TASK INSTRUCTIONS: Pictures must not appear in the copy. Reproduce exactly, and only, the lines from the one with "Projektdetails" through the end of the data below.

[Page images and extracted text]
>>

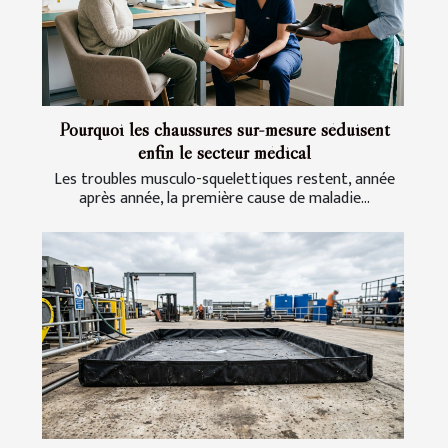
Pourquoi les chaussures sur-mesure séduisent
enfin le secteur médical
Les troubles musculo-squelettiques restent, année
après année, la première cause de maladie...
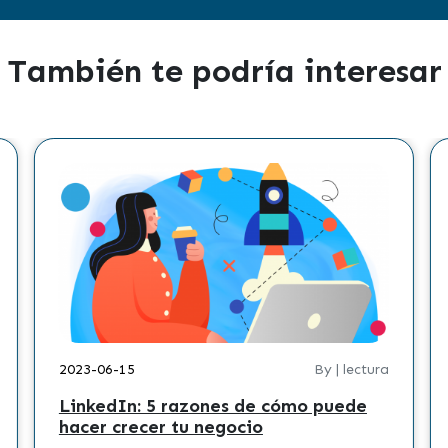
También te podría interesar
2023-06-15
By | lectura
LinkedIn: 5 razones de cómo puede
hacer crecer tu negocio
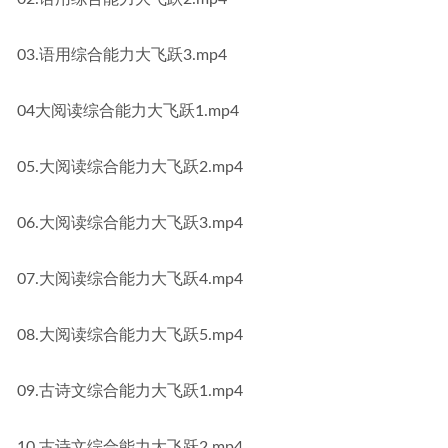
03.语用综合能力大飞跃3.mp4
04大阅读综合能力大飞跃1.mp4
05.大阅读综合能力大飞跃2.mp4
06.大阅读综合能力大飞跃3.mp4
07.大阅读综合能力大飞跃4.mp4
08.大阅读综合能力大飞跃5.mp4
09.古诗文综合能力大飞跃1.mp4
10.古诗文综合能力大飞跃2.mp4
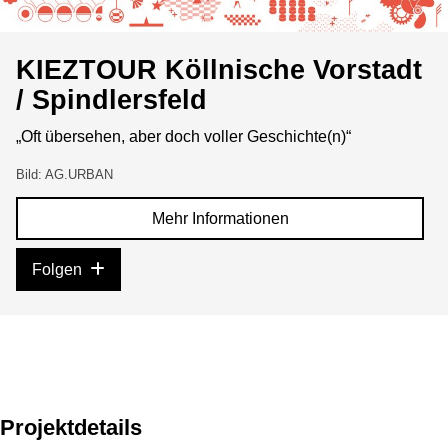
KIEZTOUR Köllnische Vorstadt
/ Spindlersfeld
„Oft übersehen, aber doch voller Geschichte(n)“
Bild: AG.URBAN
Mehr Informationen
Folgen
Projektdetails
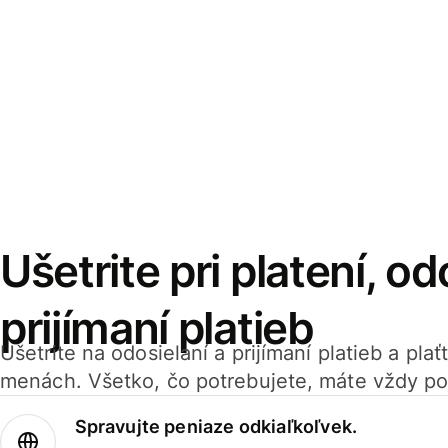
Ušetrite pri platení, od
prijímaní platieb
Ušetrite na odosielaní a prijímaní platieb a pla
menách. Všetko, čo potrebujete, máte vždy po
Spravujte peniaze odkiaľkoľvek.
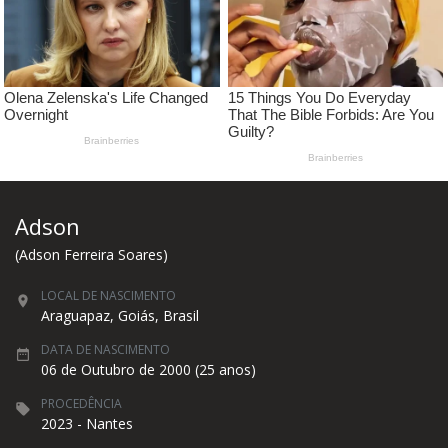
Adson
(Adson Ferreira Soares)
LOCAL DE NASCIMENTO
Araguapaz, Goiás, Brasil
DATA DE NASCIMENTO
06 de Outubro de 2000 (25 anos)
PROCEDÊNCIA
2023 - Nantes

<<

SOLUTION FOR THIS EXERCISE:
Projektdetails
Ušetrite pri platení, od
prijímaní platieb
Ušetrite na odosielaní a prijímaní platieb a pla
menách. Všetko, čo potrebujete, máte vždy po
Spravujte peniaze odkiaľkoľvek.
Adson
(Adson Ferreira Soares)
LOCAL DE NASCIMENTO
Araguapaz, Goiás, Brasil
DATA DE NASCIMENTO
06 de Outubro de 2000 (25 anos)
PROCEDÊNCIA
2023 - Nantes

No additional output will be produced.